On 14 December 2023, delegates at the sixth meeting of the Union for the Mediterranean (UfM) participated in the European Training Foundation’s (ETF) final ideathon, as part of its Year of Skills journey.
This ideathon offered participants a unique opportunity to share their experiences of green and digital skills education in their countries, and to identify new and innovative initiatives to target future learning priorities. Set against the backdrop of the European Commission’s European Year of Skills, this interactive session started with a compelling video message from Frans Timmermans, former Vice-President of the European Commission in charge of the European Green Deal.
“This is the decisive decade for developing a new model for sustainable growth. How can education and training programmes ensure everybody can gain the skills needed to build greener, more digital and inclusive societies?” he said.
Colleagues from labour ministries, employment agencies and business development agencies from Algeria, Egypt, Jordan, and Morocco all agreed that the key to success is for governments to build strong systems that create the right conditions to support the implementation of green and digital training programmes. Policymaker “Boot Camps” focused on the professional development of decision-makers as it would help those in leadership positions make informed decisions targeting local priorities as well as national objectives. Regular training for teachers was also seen as a fundamental priority. Conducting skills gap analyses was considered a very pragmatic way to address any disconnect between skills delivery and local labour market needs, as well as helping to identify new and emerging jobs and the skills needed to do them.
As well as creating new jobs, the group emphasised the importance of “greening” existing ones. There was a significant focus on recognising the value of local expertise and traditional know-how. The group suggested that updated vocational education and training programmes should integrate these traditional techniques into their upskilling and reskilling programmes, as this would help promote a more inclusive and sustainable green and digital transition.
Helping individuals and communities to build a green mindset was considered a fundamental parallel strategy to increase awareness of green and environmental issues. Competitions and awards organised by schools and other institutions to recognise individual and group initiatives could inspire people everywhere to make impactful changes in their daily lives. This could be supported by the media industry, both local and national, which would help to showcase the positive impact of such initiatives. To enable this to happen, the group agreed that a holistic approach to skills education and training was essential, ensuring not just technical skills were delivered, but also behavioural and soft skills.
The group also wondered whether financial benefits could incentivise change.

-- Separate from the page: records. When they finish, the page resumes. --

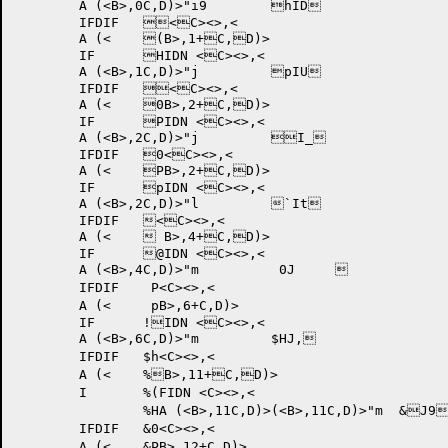
	A (<B>,0C,D)>"i9 	hID	

	IFDIF 	<C><>,<

	A (<	(B>,1+C,D)>

	IF	HIDN <C><>,<

	A (<B>,1C,D)>"j 	pIU	

	IFDIF 	<C><>,<

	A (<	0B>,2+C,D)>

	IF	PIDN <C><>,<

	A (<B>,2C,D)>"j 	I_	

	IFDIF 	0<C><>,<

	A (<	PB>,2+C,D)>

	IF	pIDN <C><>,<

	A (<B>,2C,D)>"l 	`It	

	IFDIF 	<C><>,<

	A (<	 B>,4+C,D)>

	IF	@IDN <C><>,<

	A (<B>,4C,D)>"m 	 0J		

	IFDIF 	 P<C><>,<

	A (<	 pB>,6+C,D)>

	IF	!IDN <C><>,<

	A (<B>,6C,D)>"m 	$HJ,	

	IFDIF 	$h<C><>,<

	A (<	%B>,11+C,D)>

	I	%(FIDN <C><>,<

		%HA (<B>,11C,D)>(<B>,11C,D)>"m 	&J9	

	IFDIF 	&0<C><>,<

	A (<	&PB>,12+C,D)>
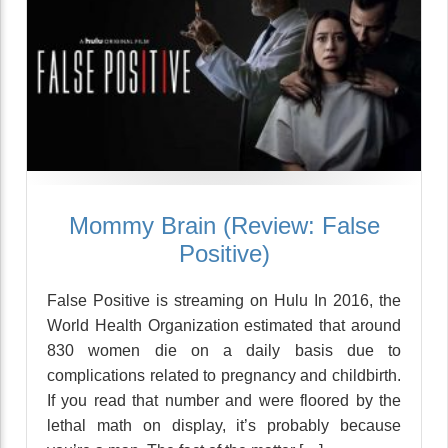
Mommy Brain (Review: False
Positive)
False Positive is streaming on Hulu In 2016, the
World Health Organization estimated that around
830 women die on a daily basis due to
complications related to pregnancy and childbirth.
If you read that number and were floored by the
lethal math on display, it’s probably because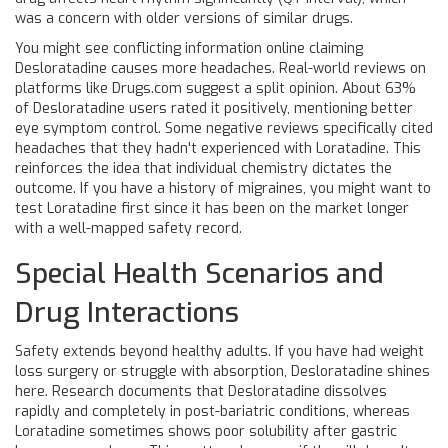
was a concern with older versions of similar drugs.
You might see conflicting information online claiming
Desloratadine causes more headaches. Real-world reviews on
platforms like Drugs.com suggest a split opinion. About 63%
of Desloratadine users rated it positively, mentioning better
eye symptom control. Some negative reviews specifically cited
headaches that they hadn't experienced with Loratadine. This
reinforces the idea that individual chemistry dictates the
outcome. If you have a history of migraines, you might want to
test Loratadine first since it has been on the market longer
with a well-mapped safety record.
Special Health Scenarios and
Drug Interactions
Safety extends beyond healthy adults. If you have had weight
loss surgery or struggle with absorption, Desloratadine shines
here. Research documents that Desloratadine dissolves
rapidly and completely in post-bariatric conditions, whereas
Loratadine sometimes shows poor solubility after gastric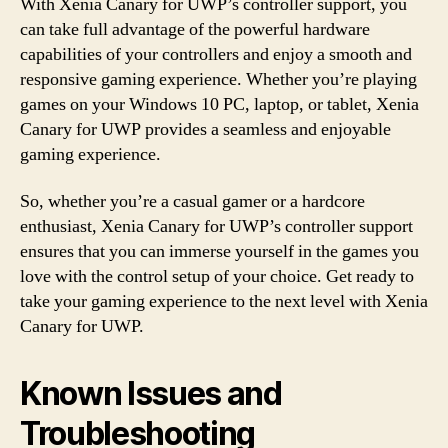
With Xenia Canary for UWP’s controller support, you
can take full advantage of the powerful hardware
capabilities of your controllers and enjoy a smooth and
responsive gaming experience. Whether you’re playing
games on your Windows 10 PC, laptop, or tablet, Xenia
Canary for UWP provides a seamless and enjoyable
gaming experience.
So, whether you’re a casual gamer or a hardcore
enthusiast, Xenia Canary for UWP’s controller support
ensures that you can immerse yourself in the games you
love with the control setup of your choice. Get ready to
take your gaming experience to the next level with Xenia
Canary for UWP.
Known Issues and
Troubleshooting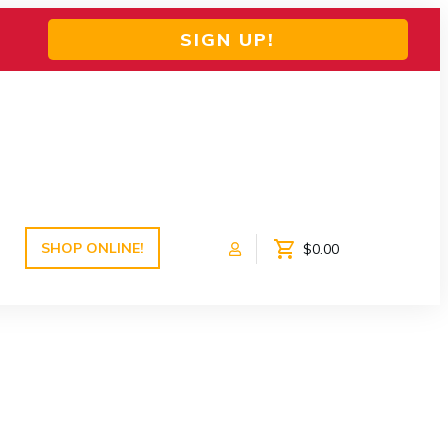
SIGN UP!
SHOP ONLINE!
$0.00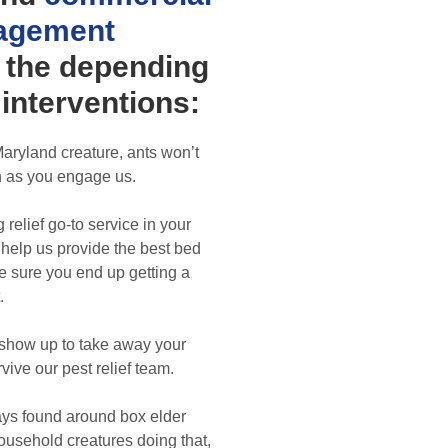
agement
 the depending
interventions:
aryland creature, ants won’t
 as you engage us.
 relief go-to service in your
l help us provide the best bed
ke sure you end up getting a
.
show up to take away your
vive our pest relief team.
ys found around box elder
ousehold creatures doing that,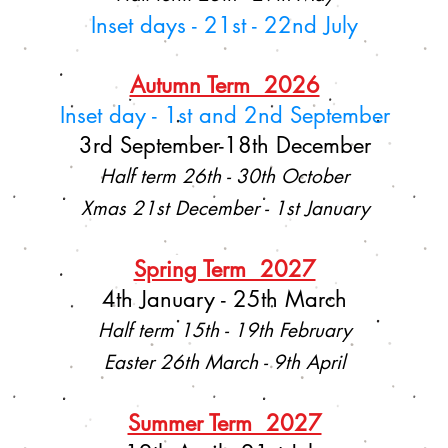
Inset days - 21st - 22nd July
Autumn Term 2026
Inset day - 1st and 2nd September
3rd September-18th December
Half term 26th - 30th October
Xmas 21st December - 1st January
Spring Term 2027
4th January - 25th March
Half term 15th - 19th February
Easter 26th March - 9th April
Summer Term 2027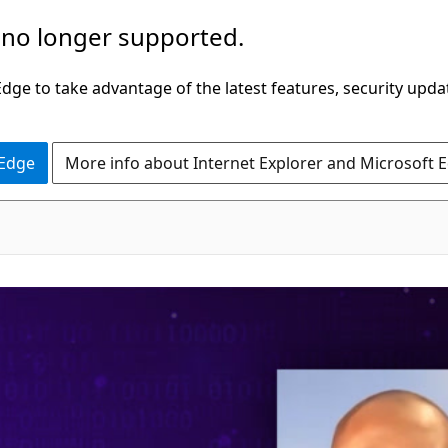
 no longer supported.
ge to take advantage of the latest features, security upda
 Edge
More info about Internet Explorer and Microsoft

Rewarding carbon-neutral shopping habits and providing tax breaks for environmentally friendly businesses were among the suggestions for greening existing business operations and supporting new and entrepreneurial activities.
As the ideathon neared the end, the group acknowledged that there were some challenges uniquely specific to their region.
“Green skills, yes – but blue and yellow skills too!”, they agreed, underscoring the need for skills development strategies to include opportunities and risks unique to marine and desert economies.